# Shakira ist Schwanger



## SabberSucre (20 Sep. 2012)

​
Wir können uns auf Sexy Babybauchbilder freuen, denn Shakira und ihr Freund, der Fußballer Gerard Piqué, erwarten ihr erstes Kind. 

Es ist das schönste und süßeste Geständnis des 35-jährigen Mega-Stars seit langem. Shakira ist schwanger und freut sich riesig auf die Zukunft zu Dritt mit ihrem Freund, Fußballer vom FC Barcelona Gerard Piquet, und dem baldigen Nachwuchs. Das Geheimnis ihrer Schwangerschaft lüftete sie dann auch für all ihre Fans auf ihrer Facebook-Seite. Gemunkelt wurde es schon länger. Auf Facebook ist zu lesen:



> As some of you may know, Gerard and I are very happy awaiting the arrival of our first baby! At this time we have decided to give priority to this unique moment in our lives and postpone all the promotional activities planned over the next few days.
> 
> This means I will not be able to be a part of the iHeartRadio Music Festival, but I’m sure this weekend in Las Vegas will be spectacular and I will be closely following everything that happens there!
> 
> ...



Shakira bittet auf Facebook auch um Verständnis, dass sie jetzt einige Termine und Auftritte nicht mehr wahrnehmen kann, da sie sich schonen möchte.Piqué und die Sängerin sind seit März 2011 offiziell ein Paar.


----------



## MarkyMark (20 Sep. 2012)

Ich kenn schon die ersten Worte des Babys .."waka waka ey ey"


----------



## Tittelelli (20 Sep. 2012)

endlich!!!


----------



## chris85 (20 Sep. 2012)

Sie hat sich ja Zeit gelassen, war schon lange reif dafür. 

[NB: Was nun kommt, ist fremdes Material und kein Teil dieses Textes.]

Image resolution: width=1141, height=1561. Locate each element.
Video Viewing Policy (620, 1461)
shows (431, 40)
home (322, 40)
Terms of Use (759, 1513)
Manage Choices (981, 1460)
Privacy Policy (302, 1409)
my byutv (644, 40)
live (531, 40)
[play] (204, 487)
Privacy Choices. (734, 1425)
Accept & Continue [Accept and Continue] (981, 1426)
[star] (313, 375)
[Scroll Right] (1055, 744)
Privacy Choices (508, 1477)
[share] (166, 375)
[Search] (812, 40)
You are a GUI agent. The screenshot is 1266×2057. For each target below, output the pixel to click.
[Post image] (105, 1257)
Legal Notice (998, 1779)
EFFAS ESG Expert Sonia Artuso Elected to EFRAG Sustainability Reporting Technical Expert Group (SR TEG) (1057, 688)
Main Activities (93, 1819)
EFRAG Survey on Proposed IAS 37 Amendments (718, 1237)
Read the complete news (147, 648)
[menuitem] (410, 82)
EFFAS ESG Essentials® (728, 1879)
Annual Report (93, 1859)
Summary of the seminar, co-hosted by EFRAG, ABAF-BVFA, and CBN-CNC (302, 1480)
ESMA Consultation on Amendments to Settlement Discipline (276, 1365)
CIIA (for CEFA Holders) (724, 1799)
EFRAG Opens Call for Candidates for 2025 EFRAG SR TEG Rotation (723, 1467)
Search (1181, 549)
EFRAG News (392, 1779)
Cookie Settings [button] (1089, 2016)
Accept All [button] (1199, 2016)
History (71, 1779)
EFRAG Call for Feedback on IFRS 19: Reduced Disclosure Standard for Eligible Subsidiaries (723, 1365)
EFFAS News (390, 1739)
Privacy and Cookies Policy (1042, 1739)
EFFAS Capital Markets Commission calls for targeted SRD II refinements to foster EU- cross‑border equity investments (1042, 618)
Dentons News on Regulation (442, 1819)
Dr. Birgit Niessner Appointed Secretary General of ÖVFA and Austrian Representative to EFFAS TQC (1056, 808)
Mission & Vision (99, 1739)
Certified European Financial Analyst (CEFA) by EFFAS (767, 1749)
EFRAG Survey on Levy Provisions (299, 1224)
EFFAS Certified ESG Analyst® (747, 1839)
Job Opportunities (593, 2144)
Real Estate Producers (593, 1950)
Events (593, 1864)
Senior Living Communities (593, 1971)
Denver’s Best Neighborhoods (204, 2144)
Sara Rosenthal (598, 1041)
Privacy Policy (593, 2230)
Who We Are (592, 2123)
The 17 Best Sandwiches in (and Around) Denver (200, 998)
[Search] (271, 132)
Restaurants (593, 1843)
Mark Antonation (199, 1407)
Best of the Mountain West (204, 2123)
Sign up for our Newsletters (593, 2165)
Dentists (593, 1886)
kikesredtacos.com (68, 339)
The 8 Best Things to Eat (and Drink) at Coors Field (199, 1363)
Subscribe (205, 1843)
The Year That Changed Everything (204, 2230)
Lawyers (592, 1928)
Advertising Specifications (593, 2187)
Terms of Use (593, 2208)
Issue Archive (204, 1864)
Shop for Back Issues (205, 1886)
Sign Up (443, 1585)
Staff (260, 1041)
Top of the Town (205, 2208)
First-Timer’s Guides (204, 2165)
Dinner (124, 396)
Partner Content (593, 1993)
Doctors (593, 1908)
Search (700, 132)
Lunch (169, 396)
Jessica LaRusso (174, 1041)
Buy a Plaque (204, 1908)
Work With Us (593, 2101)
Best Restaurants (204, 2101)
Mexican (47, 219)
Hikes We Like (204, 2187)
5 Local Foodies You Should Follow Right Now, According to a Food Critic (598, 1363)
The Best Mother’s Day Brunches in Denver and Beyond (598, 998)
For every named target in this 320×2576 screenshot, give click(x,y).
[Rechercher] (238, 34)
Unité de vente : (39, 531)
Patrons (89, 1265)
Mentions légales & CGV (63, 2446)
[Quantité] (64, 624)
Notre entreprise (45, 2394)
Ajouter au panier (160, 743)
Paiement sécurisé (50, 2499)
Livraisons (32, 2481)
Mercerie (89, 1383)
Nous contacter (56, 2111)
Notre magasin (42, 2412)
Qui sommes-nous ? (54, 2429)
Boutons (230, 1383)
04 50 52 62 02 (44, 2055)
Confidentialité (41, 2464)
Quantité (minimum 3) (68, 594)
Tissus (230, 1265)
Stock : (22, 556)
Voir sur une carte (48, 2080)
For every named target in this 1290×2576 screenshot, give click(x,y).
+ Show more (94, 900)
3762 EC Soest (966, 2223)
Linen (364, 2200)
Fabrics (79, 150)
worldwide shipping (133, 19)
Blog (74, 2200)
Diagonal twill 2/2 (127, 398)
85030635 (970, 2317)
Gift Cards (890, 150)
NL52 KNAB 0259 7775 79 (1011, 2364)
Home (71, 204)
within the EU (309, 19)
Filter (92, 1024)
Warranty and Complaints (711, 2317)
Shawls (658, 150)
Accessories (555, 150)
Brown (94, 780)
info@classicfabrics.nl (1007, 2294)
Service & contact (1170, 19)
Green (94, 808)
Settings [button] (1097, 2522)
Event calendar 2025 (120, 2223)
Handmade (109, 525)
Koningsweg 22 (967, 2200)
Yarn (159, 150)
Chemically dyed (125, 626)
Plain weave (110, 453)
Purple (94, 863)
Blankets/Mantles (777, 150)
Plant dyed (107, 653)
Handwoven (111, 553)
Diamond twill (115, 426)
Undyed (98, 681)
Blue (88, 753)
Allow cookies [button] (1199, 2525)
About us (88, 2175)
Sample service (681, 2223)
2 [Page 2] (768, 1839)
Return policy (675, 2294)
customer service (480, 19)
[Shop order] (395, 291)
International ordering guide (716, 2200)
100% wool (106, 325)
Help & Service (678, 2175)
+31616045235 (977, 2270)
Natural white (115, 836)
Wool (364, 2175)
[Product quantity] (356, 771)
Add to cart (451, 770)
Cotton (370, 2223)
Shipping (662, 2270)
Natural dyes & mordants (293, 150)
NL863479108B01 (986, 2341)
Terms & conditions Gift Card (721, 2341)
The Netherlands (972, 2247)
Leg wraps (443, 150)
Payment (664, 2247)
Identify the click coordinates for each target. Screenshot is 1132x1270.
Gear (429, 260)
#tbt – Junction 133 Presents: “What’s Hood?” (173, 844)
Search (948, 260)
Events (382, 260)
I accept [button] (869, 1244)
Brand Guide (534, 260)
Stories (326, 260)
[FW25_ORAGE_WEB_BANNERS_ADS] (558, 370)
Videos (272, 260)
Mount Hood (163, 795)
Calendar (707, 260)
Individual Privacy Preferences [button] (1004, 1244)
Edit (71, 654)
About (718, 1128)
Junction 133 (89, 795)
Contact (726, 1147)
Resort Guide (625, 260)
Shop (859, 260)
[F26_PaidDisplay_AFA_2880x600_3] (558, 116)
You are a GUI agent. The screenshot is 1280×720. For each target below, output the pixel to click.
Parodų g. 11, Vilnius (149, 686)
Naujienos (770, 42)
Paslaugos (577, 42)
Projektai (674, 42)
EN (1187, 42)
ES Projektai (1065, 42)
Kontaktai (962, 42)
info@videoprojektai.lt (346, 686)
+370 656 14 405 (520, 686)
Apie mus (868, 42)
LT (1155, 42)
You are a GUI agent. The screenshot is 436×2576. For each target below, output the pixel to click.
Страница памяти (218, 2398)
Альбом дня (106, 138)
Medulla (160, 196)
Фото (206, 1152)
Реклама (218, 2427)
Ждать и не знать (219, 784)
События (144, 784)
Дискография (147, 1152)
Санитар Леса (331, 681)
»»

Wird sicher schöne Pics geben.


----------



## magna (28 Sep. 2012)

irgendwie ist schwanger werden zur Zeit aber schon im Trend oder?  glückwunsch


----------



## Punisher (28 Sep. 2012)

hoffentlich behält sie ihre geile Figur


----------



## netterkerl (29 Sep. 2012)

glückwunsch


----------



## Cairo137 (4 Okt. 2012)

Sie bekommt bestimmt noch mehr Rundungen


----------



## chris85 (4 Okt. 2012)

Ja das darf man annehmen, sie hat ja auch schon verraten das sie einen Jungen bekommt.


----------



## neman64 (4 Okt. 2012)

SabberSucre schrieb:


> ​



Das wird aber nicht so bleiben


----------



## MIR (4 Okt. 2012)

wird alles ein wenig üppiger...juhu


----------



## strichnin (4 Okt. 2012)

Hip don't Lie...


----------



## Secretsquirrel (3 Nov. 2012)

das wird antonio das herz brechen


----------



## boy 2 (3 Nov. 2012)

Yuheee! Ich bin der Vater! Dankeschön!


----------



## tineke00 (29 Nov. 2012)

Maybe the kid is a singer too


----------